Let’s say you’re working from home and finish tomorrow’s presentation. If you’ve set your office printer up to receive Google Cloud Print requests, you can send the final project over Wi-Fi directly to the printer and it will be waiting for you when you get to work. If Grandma’s pleading for more photos of the grandkids, have her set you up as an authorized user on her Google Cloud Printer and send pictures right to her desk. Even if she’s turned her printer off for the night the job will wait in queue until she powers it back on.
You can use Google Cloud Print on any printer that connects to the Web (it supports both Windows and Mac), even those that have to be connected to a computer to do so, but if you plan on using the application regularly, consider a Google Cloud Print Ready printer (http://www.google.com/cloudprint/learn/printers.html). They connect to the Internet right out of the box over your home or office Wi-Fi network without needing to run through a host computer and register themselves directly with the Google Cloud Print service, so they’re always available. You’ll get the same PC-free functionality from any Wi-Fi capable printer, but it may require additional drivers.
To enable Google Cloud Print on an existing printer, download Google Chrome (www.google.com/chrome) onto the computer to which it’s connected. After Chrome is installed, click on the wrench icon on the browser toolbar and drill down through the settings tab to Advanced Settings to the Google Cloud Print section. Sign in using your Google Account. Then, click “finish printer registration” and Google Cloud Print is enabled.
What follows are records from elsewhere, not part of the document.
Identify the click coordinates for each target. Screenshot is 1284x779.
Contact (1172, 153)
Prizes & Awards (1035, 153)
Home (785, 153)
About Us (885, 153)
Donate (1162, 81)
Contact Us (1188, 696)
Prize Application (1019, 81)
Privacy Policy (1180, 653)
Once the printer is registered with Google Cloud Print, enable sharing with the parties you want to allow to print. Log into your Google account and navigate to the Google Cloud Print management page. Click on “Printers” and select the printer you’d like to share. The person you share with will receive an email to confirm their registration.
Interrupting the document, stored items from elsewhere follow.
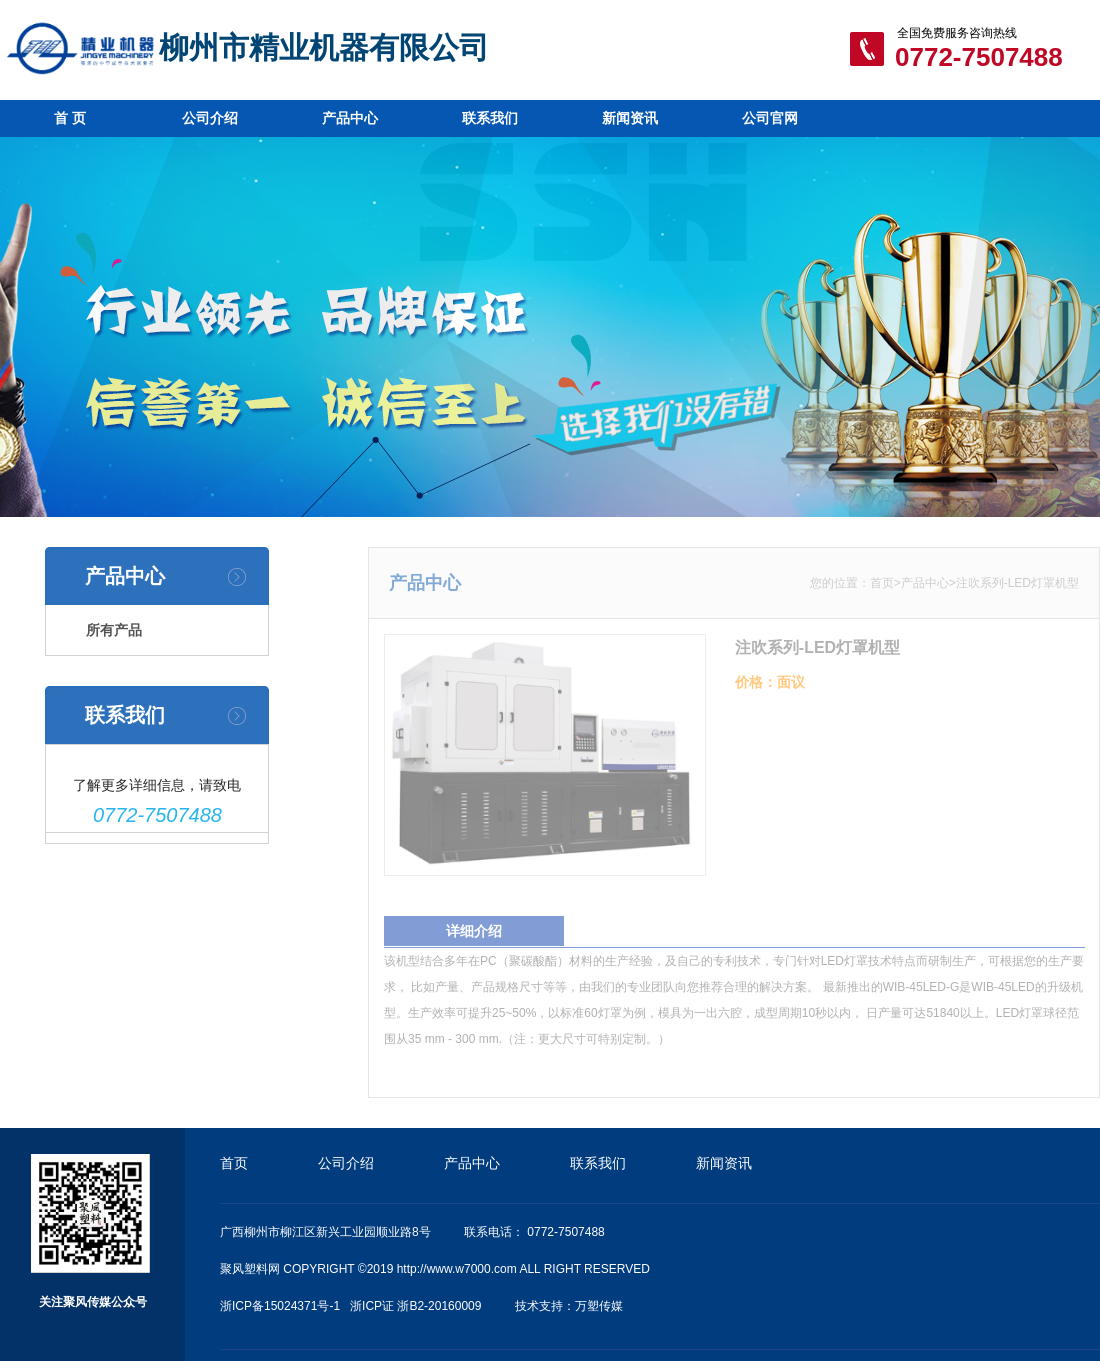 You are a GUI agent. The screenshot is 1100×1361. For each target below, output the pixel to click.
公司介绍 (210, 118)
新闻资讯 (630, 118)
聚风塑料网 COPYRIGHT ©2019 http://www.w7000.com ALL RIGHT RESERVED (435, 1269)
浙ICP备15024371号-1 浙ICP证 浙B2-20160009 (350, 1306)
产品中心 (350, 118)
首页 (888, 583)
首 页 (70, 118)
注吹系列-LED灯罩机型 (1023, 583)
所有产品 (112, 630)
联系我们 (490, 118)
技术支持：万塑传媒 (569, 1306)
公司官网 (770, 118)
Simply install an app onto your Wi-Fi enabled smartphone or tablet and Google Cloud Print to gain the wireless printing capability most mobile devices lack. Users of iOS devices should look for the PrintCentral Pro App ($5.99 for iPhone and iPod Touch, $9.99 for iPad, iTunes Store). Gmail for Mobile allows you to create and print emails from any mobile device. Visit m.google.com/mail from your phone or download the application from Google Play or iTunes. Google Docs for Mobile lets you create, share and print Google Docs from your Android or iOS device.
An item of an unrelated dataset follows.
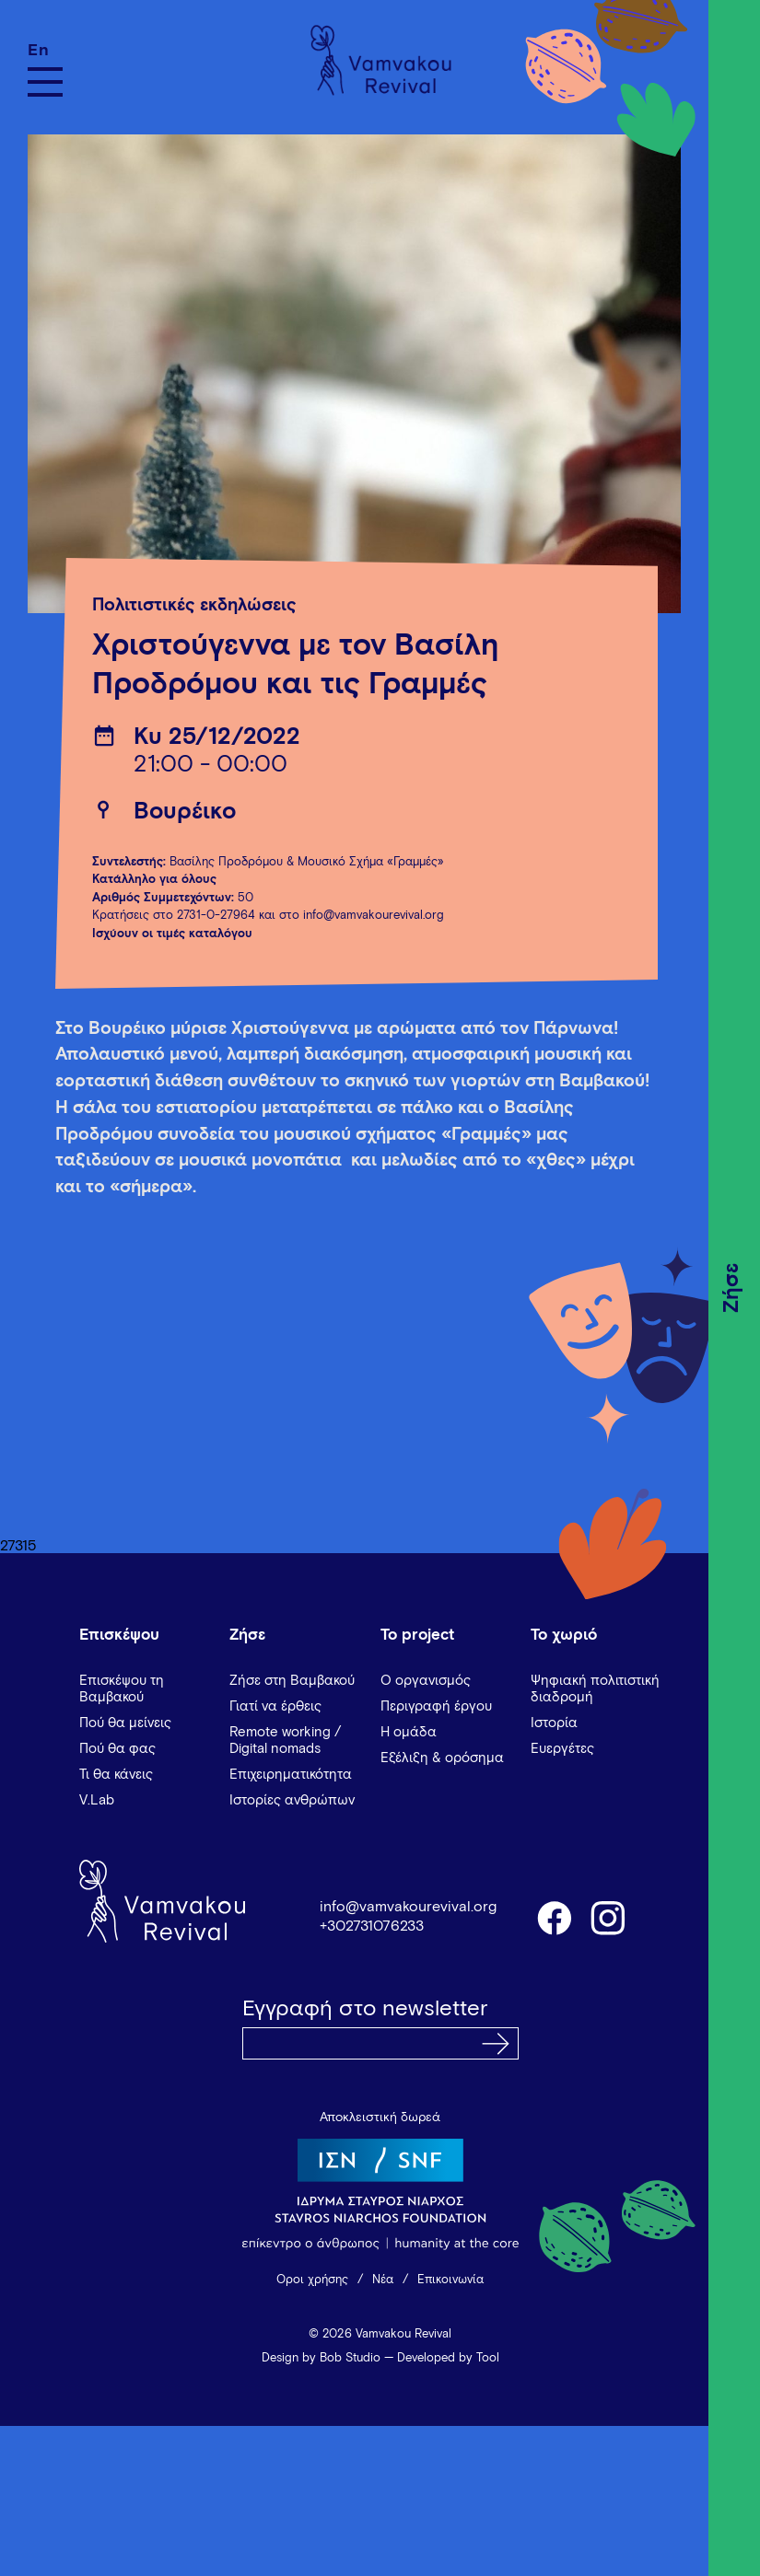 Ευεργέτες (562, 1749)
A note about iPhone 5: You’ve likely been inundated with buzz about the newest generation of iPhone, available in stores on September 21st. It sports a larger, 4” screen (up from 3.5”) that enables watching widescreen media without the black bars on the top and bottom while still managing to be thinner and lighter. A faster processor, improved display and support for 4G LTE network connectivity round out improvements. Drawbacks are a new docking connector, so existing charging cables won’t work (argh!) and, of course, having to shell out $199 or more for a new phone.